### [What is expected]
Retype the line with "Comme l’huile de" in it, then each line after it to the end of the data, word for word.

Stored entries:
:::::

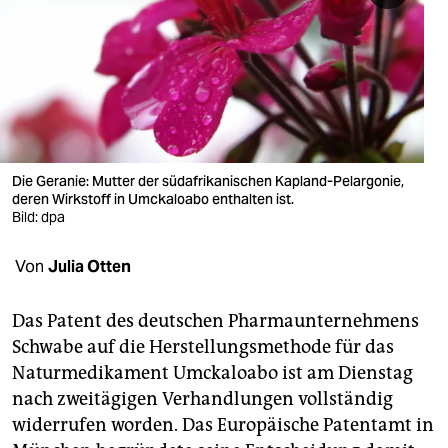
berlin
nord
wahrheit
verlag
verlag
Die Geranie: Mutter der südafrikanischen Kapland-Pelargonie,
deren Wirkstoff in Umckaloabo enthalten ist.
veranstaltungen
Bild: dpa
shop
Von
Julia Otten
fragen & hilfe
Das Patent des deutschen Pharmaunternehmens
unterstützen
Schwabe auf die Herstellungsmethode für das
Naturmedikament Umckaloabo ist am Dienstag
abo
nach zweitägigen Verhandlungen vollständig
genossenschaft
widerrufen worden. Das Europäische Patentamt in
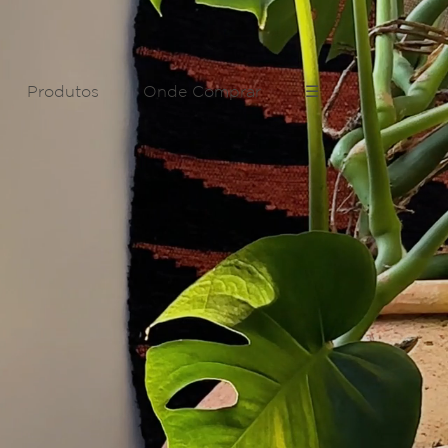
Produtos
Onde Comprar
☰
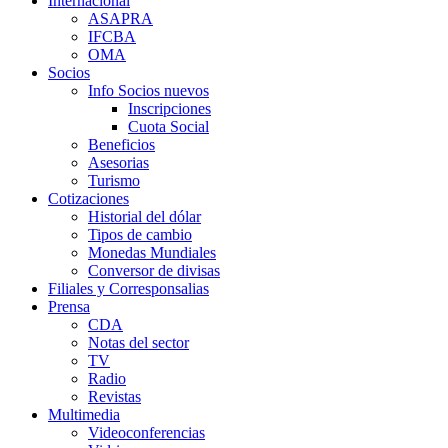
Internacional
ASAPRA
IFCBA
OMA
Socios
Info Socios nuevos
Inscripciones
Cuota Social
Beneficios
Asesorias
Turismo
Cotizaciones
Historial del dólar
Tipos de cambio
Monedas Mundiales
Conversor de divisas
Filiales y Corresponsalias
Prensa
CDA
Notas del sector
TV
Radio
Revistas
Multimedia
Videoconferencias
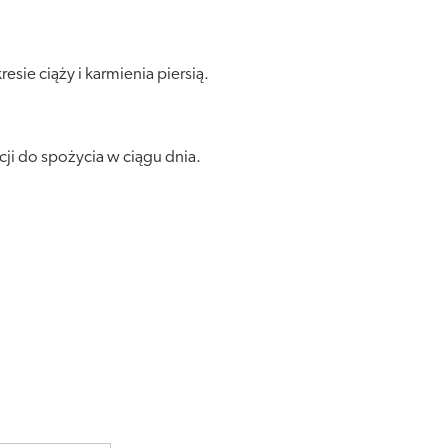
ie ciąży i karmienia piersią.
ji do spożycia w ciągu dnia.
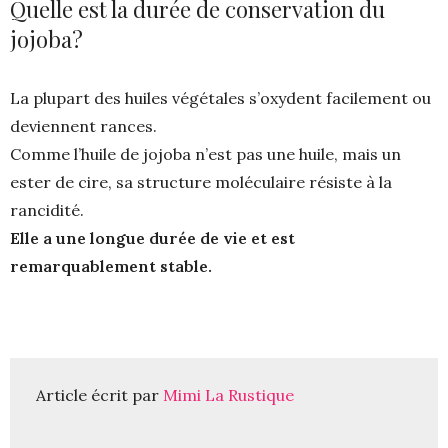
Quelle est la durée de conservation du
jojoba?
La plupart des huiles végétales s’oxydent facilement ou
deviennent rances.
Comme l’huile de jojoba n’est pas une huile, mais un
ester de cire, sa structure moléculaire résiste à la
rancidité.
Elle a une longue durée de vie et est
remarquablement stable.
Article écrit par 
Mimi La Rustique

:::::

### [Problem solution]
Comme l’huile de jojoba n’est pas une huile, mais un
ester de cire, sa structure moléculaire résiste à la
rancidité.
Elle a une longue durée de vie et est
remarquablement stable.
Article écrit par 
Mimi La Rustique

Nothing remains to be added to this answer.